L’11 giugno 1982 è una data che non si scorda: E.T. – L’extra-terrestre, l’indimenticabile film diretto da Steven Spielberg, esordisce nei circuiti cinematografici statunitensi. La sua prima proiezione ufficiale, in realtà, risale a un paio di settimane prima, in quel di Cannes durante il Festival più importante al mondo. Tuttavia, si tratta di uno dei film che maggiormente ha segnato intere generazioni e da sempre si è imposto all’attenzione del grande pubblico divenendo ben presto uno dei titoli più amati e celebrati della Storia del cinema. Per questo motivo risulta sicuramente più significativo ricordare il giorno dell’inizio del suo viaggio sugli schermi che di lì a poco sarebbero stati presi d’assalto dalle folle di tutto il mondo.

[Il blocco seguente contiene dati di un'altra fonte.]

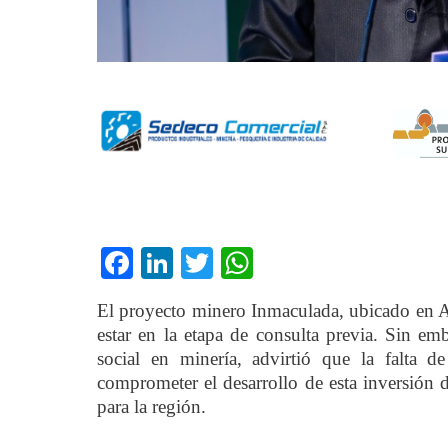
Facebook
LinkedIn
Twitter
WhatsApp
El proyecto minero Inmaculada, ubicado en A
estar en la etapa de consulta previa. Sin em
social en minería, advirtió que la falta de
comprometer el desarrollo de esta inversión 
para la región.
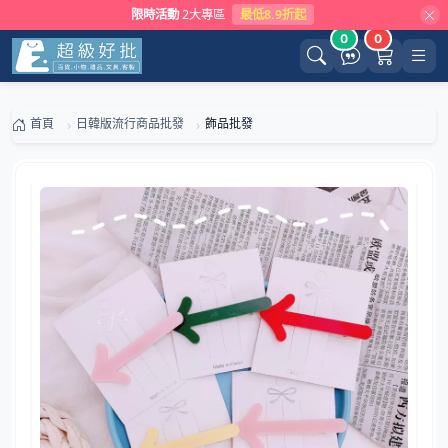
限時活動
2大專區
最低8.9折起
0
0
首頁
日韓版流行商品批發
飾品批發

E.T., un capolavoro per grandi e piccini

Sarebbe inutile e superfluo ricordare, in queste righe, l’importanza di tutte le componenti artistiche presenti in E.T., a cominciare dalla ispirata regia di Steven Spielberg, fino all’indimenticabile e commovente colonna sonora firmata dal fedelissimo John Williams. Abbiamo tutti ben presente nella nostra memoria quelle immagini e quella sensazione fanciullesca che ogni volta ci pervade nel rivedere questo film. In effetti, il grande merito di E.T. è proprio quello di essere un progetto capace di accompagnare la crescita del pubblico.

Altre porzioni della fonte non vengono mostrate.